▸ **ABOUT THIS TASK**
The response should be the lines of the data, starting at the first and ending at the one that contains "Kobiety zdecydowanie powinny", copied without change.

(INFORMATION GIVEN)

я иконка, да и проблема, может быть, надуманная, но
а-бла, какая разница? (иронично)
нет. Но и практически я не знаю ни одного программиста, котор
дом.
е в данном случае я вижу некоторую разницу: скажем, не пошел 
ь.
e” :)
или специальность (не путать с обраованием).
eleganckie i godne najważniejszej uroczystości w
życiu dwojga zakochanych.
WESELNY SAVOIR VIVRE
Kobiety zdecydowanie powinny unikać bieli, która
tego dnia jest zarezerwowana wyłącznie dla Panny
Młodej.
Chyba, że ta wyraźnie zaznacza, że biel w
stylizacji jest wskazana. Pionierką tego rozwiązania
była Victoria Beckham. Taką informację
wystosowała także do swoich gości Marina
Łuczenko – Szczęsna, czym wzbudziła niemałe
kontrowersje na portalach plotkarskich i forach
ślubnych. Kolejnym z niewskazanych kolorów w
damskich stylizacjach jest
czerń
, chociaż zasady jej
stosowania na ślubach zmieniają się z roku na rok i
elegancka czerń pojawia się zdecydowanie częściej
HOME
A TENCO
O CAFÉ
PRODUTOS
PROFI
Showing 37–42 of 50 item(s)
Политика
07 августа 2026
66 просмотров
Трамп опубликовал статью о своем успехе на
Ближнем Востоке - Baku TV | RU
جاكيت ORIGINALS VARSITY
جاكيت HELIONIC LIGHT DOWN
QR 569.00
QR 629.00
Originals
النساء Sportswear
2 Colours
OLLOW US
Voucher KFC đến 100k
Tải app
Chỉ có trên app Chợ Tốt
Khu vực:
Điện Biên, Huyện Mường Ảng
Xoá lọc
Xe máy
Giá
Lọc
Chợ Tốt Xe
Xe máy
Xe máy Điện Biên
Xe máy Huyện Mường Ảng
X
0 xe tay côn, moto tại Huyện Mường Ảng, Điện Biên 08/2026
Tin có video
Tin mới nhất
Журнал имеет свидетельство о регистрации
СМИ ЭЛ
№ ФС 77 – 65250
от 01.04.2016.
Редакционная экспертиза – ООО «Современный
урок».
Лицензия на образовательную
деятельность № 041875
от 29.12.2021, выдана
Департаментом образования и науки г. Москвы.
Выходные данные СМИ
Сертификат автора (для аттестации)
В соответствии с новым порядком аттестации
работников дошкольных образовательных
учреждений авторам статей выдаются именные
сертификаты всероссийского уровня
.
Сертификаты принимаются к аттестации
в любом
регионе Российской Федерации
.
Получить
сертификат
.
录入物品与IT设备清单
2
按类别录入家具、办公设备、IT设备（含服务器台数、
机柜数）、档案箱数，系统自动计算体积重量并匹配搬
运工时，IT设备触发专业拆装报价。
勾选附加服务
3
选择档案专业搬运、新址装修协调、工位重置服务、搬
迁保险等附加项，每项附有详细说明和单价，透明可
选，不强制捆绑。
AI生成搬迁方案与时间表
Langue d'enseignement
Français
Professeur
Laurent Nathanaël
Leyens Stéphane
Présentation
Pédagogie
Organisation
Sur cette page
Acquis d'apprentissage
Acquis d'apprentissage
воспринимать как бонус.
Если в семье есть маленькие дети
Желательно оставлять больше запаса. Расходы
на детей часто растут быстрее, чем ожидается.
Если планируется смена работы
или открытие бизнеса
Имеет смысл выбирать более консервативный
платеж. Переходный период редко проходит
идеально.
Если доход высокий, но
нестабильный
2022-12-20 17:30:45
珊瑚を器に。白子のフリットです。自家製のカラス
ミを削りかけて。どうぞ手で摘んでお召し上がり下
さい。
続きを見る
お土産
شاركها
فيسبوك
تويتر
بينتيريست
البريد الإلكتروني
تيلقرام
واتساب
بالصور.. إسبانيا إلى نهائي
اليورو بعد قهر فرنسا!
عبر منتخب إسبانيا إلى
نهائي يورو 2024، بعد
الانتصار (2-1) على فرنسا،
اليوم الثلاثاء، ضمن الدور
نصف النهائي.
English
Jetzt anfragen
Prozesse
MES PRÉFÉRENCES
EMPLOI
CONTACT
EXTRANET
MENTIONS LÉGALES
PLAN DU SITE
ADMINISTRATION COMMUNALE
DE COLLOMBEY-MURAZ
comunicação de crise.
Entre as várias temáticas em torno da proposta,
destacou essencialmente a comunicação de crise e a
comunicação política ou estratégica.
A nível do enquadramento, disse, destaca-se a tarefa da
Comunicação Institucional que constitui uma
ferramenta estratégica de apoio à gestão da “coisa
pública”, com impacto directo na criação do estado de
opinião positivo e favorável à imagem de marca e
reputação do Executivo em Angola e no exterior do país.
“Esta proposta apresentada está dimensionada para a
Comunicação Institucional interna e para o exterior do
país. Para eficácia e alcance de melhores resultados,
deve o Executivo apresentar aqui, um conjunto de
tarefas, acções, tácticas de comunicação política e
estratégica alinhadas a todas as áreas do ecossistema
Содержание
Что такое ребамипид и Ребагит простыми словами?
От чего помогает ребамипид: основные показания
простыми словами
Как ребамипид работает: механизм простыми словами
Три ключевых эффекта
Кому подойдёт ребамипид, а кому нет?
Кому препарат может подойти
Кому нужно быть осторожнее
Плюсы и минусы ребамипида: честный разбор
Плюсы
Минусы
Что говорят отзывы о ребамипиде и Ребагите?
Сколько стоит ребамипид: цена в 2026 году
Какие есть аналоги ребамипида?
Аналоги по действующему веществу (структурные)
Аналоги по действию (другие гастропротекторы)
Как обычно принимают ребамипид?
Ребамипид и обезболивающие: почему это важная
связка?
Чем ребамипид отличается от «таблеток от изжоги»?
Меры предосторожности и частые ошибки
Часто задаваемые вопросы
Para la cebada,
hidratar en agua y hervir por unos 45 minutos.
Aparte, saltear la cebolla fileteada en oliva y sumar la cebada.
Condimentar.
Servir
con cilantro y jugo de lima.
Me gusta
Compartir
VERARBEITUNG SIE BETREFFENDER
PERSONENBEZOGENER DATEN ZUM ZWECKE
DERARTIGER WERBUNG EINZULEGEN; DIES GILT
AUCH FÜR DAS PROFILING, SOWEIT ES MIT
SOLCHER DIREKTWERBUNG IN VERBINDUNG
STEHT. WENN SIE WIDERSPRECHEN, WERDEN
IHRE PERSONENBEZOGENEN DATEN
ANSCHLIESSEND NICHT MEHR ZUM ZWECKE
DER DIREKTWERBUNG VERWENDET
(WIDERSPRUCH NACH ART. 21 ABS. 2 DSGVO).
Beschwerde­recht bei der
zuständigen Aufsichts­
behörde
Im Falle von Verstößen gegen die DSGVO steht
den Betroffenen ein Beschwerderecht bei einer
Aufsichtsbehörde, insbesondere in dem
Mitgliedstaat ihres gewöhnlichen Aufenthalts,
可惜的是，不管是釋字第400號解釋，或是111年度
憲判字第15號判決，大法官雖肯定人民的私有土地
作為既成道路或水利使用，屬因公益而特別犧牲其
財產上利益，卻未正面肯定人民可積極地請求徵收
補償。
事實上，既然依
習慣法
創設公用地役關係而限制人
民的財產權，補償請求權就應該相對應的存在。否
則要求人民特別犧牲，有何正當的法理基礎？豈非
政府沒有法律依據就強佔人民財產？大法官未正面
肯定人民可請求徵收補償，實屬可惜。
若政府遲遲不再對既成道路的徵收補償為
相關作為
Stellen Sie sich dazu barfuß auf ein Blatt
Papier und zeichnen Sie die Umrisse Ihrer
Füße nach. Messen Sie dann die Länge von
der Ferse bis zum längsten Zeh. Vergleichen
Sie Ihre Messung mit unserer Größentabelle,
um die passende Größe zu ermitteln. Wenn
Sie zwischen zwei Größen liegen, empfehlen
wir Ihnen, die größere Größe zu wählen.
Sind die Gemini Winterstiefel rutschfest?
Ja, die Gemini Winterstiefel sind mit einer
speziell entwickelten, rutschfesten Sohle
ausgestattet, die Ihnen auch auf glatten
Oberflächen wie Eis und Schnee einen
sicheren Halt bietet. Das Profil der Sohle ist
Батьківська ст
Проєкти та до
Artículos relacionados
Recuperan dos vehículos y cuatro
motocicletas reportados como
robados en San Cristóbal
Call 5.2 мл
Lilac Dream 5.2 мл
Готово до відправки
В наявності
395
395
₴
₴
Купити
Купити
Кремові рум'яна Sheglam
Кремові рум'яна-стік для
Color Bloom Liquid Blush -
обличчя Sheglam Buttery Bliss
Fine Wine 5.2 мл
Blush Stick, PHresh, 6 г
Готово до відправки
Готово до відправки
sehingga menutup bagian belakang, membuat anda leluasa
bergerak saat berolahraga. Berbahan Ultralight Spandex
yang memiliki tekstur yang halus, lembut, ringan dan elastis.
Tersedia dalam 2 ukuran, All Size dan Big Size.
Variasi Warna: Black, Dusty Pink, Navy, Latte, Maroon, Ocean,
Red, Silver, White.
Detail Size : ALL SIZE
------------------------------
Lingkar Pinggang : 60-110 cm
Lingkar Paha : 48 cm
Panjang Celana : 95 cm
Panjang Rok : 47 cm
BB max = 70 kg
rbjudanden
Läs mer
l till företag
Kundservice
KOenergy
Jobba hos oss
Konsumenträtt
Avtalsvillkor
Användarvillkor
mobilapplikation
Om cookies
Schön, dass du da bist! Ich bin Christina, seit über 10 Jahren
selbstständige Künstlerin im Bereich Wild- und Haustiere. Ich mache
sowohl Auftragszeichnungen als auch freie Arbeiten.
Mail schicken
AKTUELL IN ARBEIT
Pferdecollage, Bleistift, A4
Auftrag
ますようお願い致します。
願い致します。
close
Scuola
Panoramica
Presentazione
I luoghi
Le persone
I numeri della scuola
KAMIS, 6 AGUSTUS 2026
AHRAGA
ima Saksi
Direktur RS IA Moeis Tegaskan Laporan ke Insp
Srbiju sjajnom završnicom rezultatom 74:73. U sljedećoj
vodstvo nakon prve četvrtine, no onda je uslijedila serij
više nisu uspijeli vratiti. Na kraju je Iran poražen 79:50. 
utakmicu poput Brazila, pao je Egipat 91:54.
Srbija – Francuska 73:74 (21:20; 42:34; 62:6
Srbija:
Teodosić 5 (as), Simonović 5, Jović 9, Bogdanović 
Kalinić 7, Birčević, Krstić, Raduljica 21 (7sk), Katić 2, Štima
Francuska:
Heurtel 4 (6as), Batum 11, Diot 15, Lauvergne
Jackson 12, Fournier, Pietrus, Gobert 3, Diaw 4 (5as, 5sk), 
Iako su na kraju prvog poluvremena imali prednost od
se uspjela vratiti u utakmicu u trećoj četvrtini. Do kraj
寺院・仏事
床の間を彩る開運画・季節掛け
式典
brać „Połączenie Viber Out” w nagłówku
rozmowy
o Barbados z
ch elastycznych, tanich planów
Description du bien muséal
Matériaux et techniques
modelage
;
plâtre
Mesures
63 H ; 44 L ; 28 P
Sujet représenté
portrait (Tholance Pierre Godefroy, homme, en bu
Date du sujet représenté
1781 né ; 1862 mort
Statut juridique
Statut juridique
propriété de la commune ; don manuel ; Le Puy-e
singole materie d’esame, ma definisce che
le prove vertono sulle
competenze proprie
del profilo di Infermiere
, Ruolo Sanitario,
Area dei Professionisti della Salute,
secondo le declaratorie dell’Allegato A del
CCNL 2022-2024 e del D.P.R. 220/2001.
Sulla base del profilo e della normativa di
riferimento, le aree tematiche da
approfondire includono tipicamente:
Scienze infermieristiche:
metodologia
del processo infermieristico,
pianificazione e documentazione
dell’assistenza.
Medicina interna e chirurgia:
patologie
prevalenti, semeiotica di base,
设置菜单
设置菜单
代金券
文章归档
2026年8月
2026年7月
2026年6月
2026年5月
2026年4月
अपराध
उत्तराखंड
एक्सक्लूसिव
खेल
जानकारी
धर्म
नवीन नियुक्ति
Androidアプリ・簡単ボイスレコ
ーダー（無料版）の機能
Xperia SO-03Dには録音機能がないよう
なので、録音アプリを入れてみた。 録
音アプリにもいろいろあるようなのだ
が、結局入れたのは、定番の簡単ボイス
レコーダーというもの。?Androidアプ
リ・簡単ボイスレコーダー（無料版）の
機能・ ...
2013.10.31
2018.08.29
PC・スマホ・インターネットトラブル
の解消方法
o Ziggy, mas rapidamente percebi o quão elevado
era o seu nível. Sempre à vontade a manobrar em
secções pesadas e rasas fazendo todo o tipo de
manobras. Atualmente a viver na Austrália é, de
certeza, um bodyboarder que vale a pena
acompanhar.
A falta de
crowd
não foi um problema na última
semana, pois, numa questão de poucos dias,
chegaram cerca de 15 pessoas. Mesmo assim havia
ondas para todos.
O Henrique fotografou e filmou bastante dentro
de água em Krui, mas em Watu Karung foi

(End INFORMATION GIVEN)

▸ **TASK RESPONSE**
я иконка, да и проблема, может быть, надуманная, но
а-бла, какая разница? (иронично)
нет. Но и практически я не знаю ни одного программиста, котор
дом.
е в данном случае я вижу некоторую разницу: скажем, не пошел 
ь.
e” :)
или специальность (не путать с обраованием).
eleganckie i godne najważniejszej uroczystości w
życiu dwojga zakochanych.
WESELNY SAVOIR VIVRE
Kobiety zdecydowanie powinny unikać bieli, która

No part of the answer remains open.